- TASK ITEM
State only how many lines below include the string "font".

* * * * * * *

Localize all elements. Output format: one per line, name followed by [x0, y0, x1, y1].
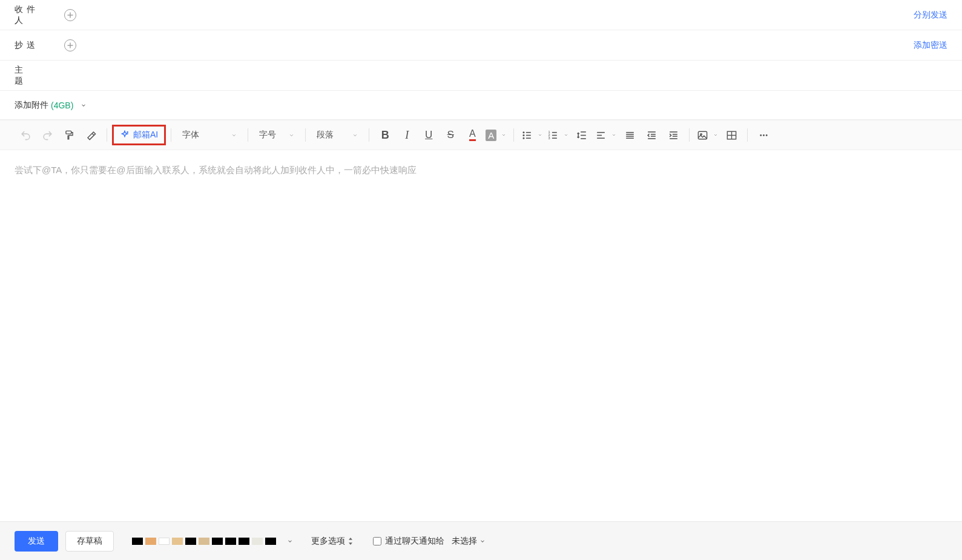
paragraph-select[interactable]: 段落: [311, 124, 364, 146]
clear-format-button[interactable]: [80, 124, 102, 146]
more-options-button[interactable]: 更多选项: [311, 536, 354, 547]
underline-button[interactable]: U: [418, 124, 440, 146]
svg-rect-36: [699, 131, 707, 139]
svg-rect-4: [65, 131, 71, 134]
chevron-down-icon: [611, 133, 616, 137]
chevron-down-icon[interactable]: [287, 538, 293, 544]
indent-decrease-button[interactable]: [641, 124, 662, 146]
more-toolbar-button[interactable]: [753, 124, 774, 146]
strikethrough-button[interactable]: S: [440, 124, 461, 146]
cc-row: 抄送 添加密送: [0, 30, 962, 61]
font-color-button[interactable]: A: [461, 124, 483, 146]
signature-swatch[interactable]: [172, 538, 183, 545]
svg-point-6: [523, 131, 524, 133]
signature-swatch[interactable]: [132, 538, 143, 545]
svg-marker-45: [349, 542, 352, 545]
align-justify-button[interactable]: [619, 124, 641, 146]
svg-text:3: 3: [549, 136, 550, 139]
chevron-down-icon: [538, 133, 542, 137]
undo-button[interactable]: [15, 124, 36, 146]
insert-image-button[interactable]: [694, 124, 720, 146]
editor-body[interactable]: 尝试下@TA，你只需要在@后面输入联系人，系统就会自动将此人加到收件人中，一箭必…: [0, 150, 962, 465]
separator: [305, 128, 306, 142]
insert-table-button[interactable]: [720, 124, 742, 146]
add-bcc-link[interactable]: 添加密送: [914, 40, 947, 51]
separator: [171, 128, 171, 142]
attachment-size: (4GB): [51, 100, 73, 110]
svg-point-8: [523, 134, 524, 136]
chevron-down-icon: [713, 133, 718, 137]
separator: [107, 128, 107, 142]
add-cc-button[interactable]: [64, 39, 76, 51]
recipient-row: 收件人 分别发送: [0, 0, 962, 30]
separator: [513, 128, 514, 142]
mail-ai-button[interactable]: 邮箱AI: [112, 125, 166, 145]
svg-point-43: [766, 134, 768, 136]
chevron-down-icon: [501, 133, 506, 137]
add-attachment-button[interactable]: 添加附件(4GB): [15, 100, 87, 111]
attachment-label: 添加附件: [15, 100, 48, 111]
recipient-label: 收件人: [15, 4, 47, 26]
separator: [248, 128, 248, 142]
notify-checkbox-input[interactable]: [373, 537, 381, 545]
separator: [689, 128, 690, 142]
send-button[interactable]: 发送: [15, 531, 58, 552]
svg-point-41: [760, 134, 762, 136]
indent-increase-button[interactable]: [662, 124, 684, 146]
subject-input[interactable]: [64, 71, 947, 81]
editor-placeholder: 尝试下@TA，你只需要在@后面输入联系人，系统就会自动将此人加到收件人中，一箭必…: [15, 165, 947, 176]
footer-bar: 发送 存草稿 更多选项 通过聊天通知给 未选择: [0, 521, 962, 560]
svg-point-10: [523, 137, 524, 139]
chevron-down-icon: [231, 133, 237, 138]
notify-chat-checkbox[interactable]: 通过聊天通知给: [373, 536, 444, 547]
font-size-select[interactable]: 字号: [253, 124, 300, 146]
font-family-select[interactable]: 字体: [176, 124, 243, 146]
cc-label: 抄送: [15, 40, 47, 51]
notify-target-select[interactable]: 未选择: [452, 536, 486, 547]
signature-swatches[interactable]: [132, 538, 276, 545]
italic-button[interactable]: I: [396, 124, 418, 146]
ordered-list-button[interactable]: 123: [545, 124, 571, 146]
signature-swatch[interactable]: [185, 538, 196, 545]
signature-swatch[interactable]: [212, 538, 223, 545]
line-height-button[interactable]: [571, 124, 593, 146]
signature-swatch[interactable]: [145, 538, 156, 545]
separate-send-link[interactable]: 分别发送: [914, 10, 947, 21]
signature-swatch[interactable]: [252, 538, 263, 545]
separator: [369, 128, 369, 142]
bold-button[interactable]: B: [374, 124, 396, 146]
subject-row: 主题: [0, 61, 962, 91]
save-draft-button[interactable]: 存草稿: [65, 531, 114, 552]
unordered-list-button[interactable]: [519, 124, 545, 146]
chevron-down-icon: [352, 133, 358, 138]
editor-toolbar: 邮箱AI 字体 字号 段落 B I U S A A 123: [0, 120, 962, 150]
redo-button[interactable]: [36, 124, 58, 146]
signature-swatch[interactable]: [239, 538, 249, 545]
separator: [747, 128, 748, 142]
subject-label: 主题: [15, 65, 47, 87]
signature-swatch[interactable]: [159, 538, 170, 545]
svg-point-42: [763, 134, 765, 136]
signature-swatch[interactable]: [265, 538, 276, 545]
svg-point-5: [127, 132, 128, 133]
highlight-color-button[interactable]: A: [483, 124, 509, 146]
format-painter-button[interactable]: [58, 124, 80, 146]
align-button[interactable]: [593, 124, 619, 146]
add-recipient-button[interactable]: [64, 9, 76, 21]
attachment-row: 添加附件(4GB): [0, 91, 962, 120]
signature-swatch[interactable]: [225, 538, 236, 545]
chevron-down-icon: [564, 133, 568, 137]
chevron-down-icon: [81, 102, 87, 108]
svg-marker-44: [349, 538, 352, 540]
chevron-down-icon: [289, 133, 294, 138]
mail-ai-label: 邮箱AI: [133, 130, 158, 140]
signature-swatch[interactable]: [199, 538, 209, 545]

* * * * * * *

- RESULT FOR THIS TASK
3